- **THE RECORDS**
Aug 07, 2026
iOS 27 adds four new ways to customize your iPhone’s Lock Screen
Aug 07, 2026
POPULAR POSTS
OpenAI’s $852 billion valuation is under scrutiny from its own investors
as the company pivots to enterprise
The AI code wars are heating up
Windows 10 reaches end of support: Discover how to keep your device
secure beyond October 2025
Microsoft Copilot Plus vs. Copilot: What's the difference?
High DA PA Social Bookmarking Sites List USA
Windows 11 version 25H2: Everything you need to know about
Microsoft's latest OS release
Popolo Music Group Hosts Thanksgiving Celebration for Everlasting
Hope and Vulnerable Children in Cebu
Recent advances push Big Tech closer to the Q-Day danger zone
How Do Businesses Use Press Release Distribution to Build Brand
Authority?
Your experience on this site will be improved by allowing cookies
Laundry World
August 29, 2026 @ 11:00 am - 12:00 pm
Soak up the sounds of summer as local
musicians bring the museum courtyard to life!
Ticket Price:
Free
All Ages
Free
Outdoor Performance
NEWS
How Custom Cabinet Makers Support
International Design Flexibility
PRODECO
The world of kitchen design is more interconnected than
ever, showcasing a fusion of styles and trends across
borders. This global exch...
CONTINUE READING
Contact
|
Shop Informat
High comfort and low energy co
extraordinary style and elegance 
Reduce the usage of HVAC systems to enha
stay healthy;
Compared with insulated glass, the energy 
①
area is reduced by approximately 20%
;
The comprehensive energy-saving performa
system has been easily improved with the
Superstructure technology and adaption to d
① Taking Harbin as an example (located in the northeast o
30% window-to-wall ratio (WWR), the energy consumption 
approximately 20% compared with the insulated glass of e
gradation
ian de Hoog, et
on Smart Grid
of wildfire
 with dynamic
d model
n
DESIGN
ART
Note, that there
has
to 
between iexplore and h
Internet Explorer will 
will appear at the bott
--
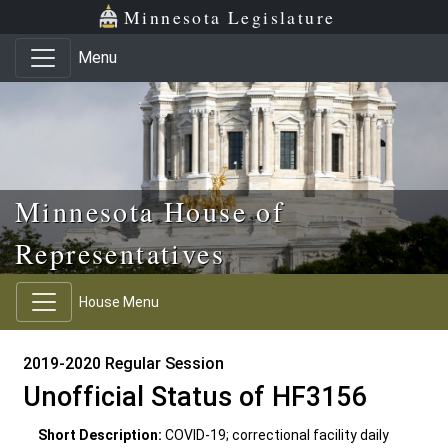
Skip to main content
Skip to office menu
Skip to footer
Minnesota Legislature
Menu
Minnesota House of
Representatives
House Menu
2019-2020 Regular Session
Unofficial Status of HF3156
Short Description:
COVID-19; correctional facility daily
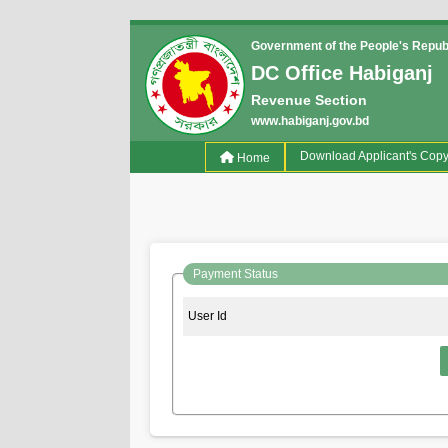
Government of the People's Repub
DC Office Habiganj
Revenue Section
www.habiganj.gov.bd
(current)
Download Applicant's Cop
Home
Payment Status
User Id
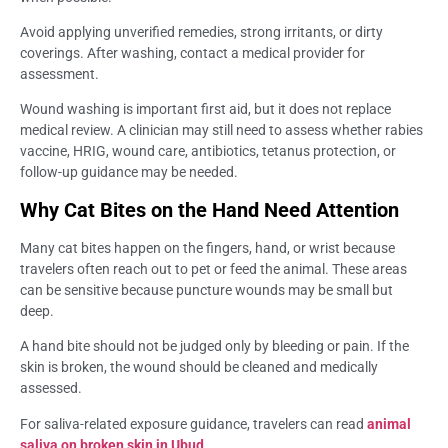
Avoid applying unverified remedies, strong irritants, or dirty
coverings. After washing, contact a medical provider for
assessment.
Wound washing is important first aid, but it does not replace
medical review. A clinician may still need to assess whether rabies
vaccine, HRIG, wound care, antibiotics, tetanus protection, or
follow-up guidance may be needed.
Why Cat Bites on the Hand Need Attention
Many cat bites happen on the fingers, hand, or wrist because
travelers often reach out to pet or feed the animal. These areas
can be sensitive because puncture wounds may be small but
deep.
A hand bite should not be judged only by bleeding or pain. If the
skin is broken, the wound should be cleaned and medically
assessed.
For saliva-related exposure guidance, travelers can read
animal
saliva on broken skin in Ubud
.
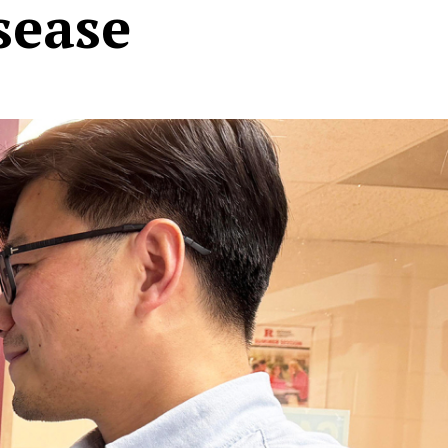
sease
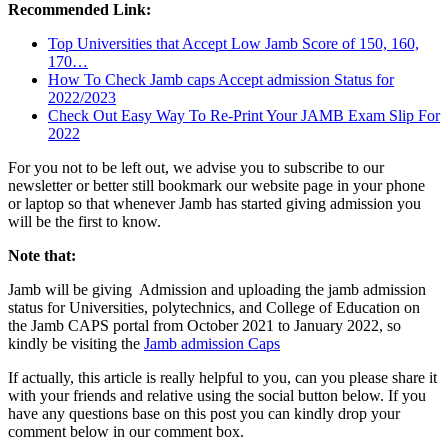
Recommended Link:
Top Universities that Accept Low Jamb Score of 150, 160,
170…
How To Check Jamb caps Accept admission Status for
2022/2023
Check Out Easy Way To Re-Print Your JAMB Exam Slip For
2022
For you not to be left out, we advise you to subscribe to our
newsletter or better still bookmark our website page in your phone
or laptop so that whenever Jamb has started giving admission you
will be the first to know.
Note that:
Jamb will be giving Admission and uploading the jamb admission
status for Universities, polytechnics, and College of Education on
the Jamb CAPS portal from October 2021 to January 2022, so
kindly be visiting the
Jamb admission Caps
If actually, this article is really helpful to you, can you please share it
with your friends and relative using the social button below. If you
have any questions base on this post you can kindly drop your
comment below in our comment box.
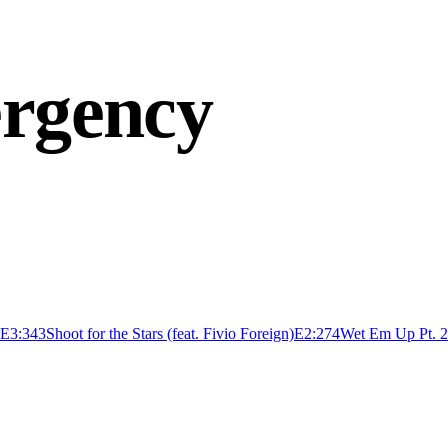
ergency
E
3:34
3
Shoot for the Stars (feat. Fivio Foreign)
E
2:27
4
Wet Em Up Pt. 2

- **WHAT THE TASK REQUIRES**
Check each line of the listing for "glass", and copy the ones that hold it.

- **FINISHED EXERCISE**
Compared with insulated glass, the energy 
approximately 20% compared with the insulated glass of e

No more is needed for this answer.